Я провел в Москве этот и следующий день до вечера и посвятил это время осмотру городских достопримечательностей. Надежды мои получить известия о моем семействе оказались тщетными; маловероятную новость о приеме, оказанном жене моей в Петербурге, я скоро стал считать ложным слухом.

Мне очень хотелось посетить в Твери генерала Мертенса, чтобы вспомнить грустный переезд чрез Волгу, совершенный вместе с ним; но он осматривал свое новое губернаторство.
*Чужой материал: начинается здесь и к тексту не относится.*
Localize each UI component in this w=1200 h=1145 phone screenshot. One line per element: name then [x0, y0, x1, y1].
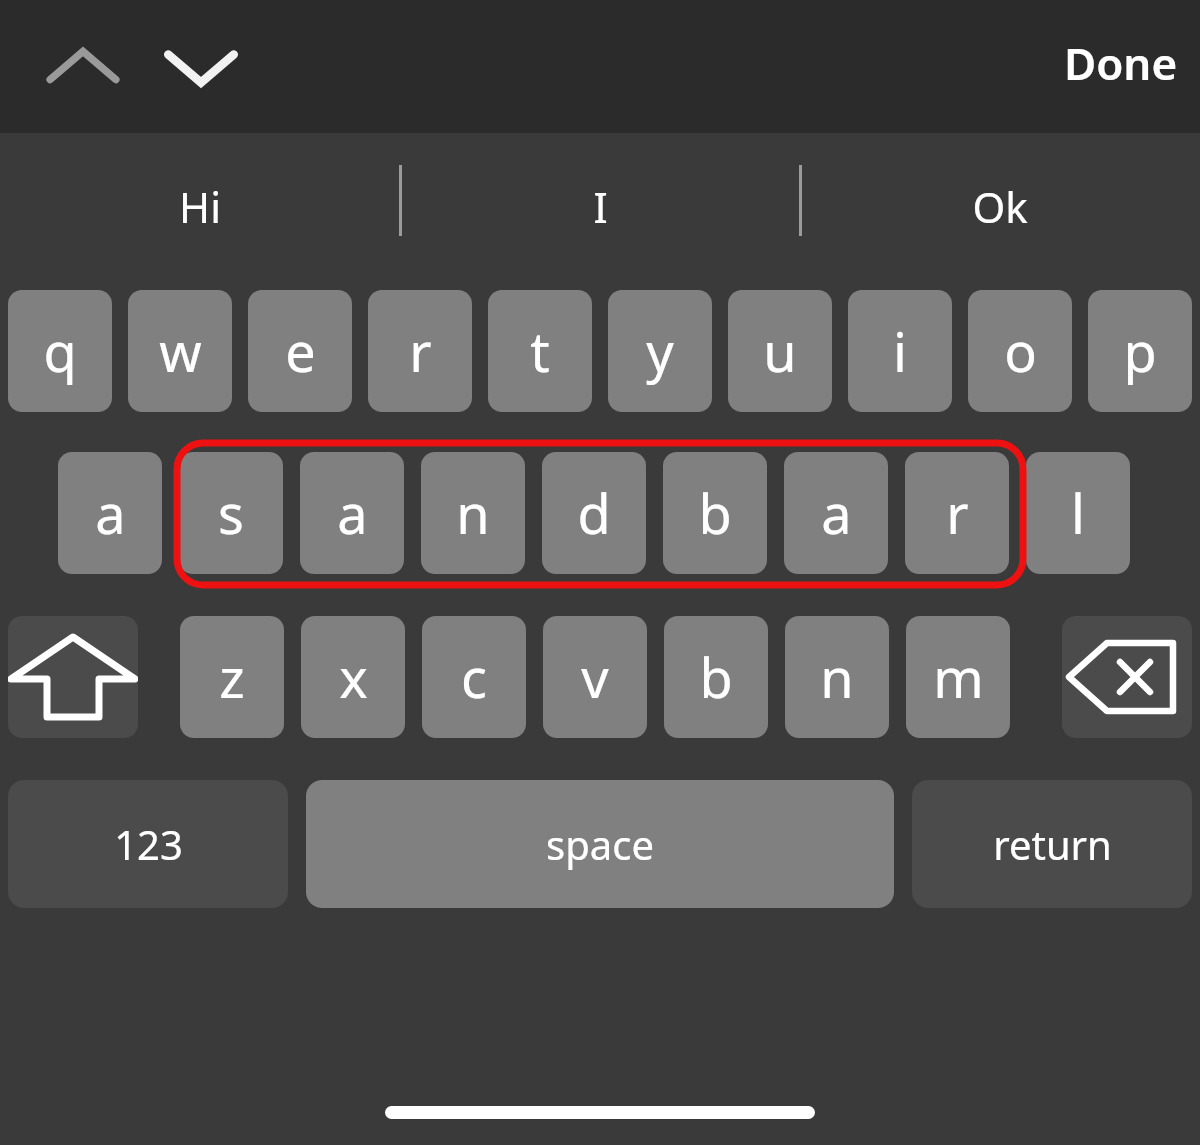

В Вышнем Волочке я решился расстаться с моим любезным Василием Сукиным, который до сих пор сопровождал меня единственно из расположения, не желая покинуть меня совершенно на произвол моего ленивого спутника. Я хотел, чтобы Сукин скакал вперед и предварил бы мою жену о моем скором приезде в Петербург, если она там действительно уже находилась. Я дал ему к моей жене письмо, в котором просил ее выехать мне навстречу на первую станцию. Вместе с тем я дал ему адрес моего старого и верного друга Грауманна (Graumann), от которого он мог узнать, где живет в Петербурге моя жена.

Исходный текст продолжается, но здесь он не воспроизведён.